(Data extracted from a collection)
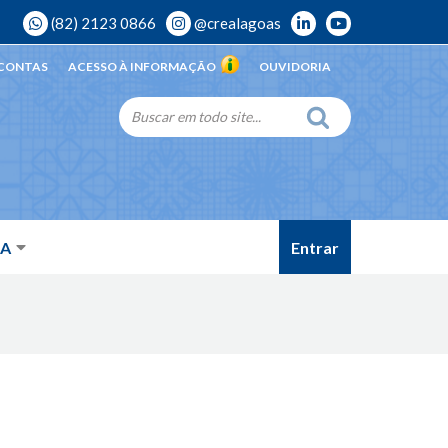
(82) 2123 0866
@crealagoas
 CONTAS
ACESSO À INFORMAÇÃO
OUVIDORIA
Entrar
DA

---

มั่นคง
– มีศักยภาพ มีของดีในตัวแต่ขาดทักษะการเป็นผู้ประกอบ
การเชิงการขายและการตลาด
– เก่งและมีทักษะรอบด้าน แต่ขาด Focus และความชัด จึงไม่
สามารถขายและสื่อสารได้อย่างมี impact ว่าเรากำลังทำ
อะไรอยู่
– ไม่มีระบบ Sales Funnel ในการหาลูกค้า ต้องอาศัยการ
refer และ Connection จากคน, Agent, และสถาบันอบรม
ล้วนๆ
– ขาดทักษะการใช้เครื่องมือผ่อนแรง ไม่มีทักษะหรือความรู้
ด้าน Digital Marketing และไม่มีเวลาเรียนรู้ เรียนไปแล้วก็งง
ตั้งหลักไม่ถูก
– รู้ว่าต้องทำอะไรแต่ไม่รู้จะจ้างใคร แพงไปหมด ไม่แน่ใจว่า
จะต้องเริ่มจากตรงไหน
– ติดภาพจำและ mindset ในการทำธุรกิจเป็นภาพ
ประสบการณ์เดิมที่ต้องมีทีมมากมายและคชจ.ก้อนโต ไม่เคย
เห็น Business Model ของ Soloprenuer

* **Description of the task**: Copy each line of the entries that includes the word "ขาดท".

* **Task result**:
– มีศักยภาพ มีของดีในตัวแต่ขาดทักษะการเป็นผู้ประกอบ
– ขาดทักษะการใช้เครื่องมือผ่อนแรง ไม่มีทักษะหรือความรู้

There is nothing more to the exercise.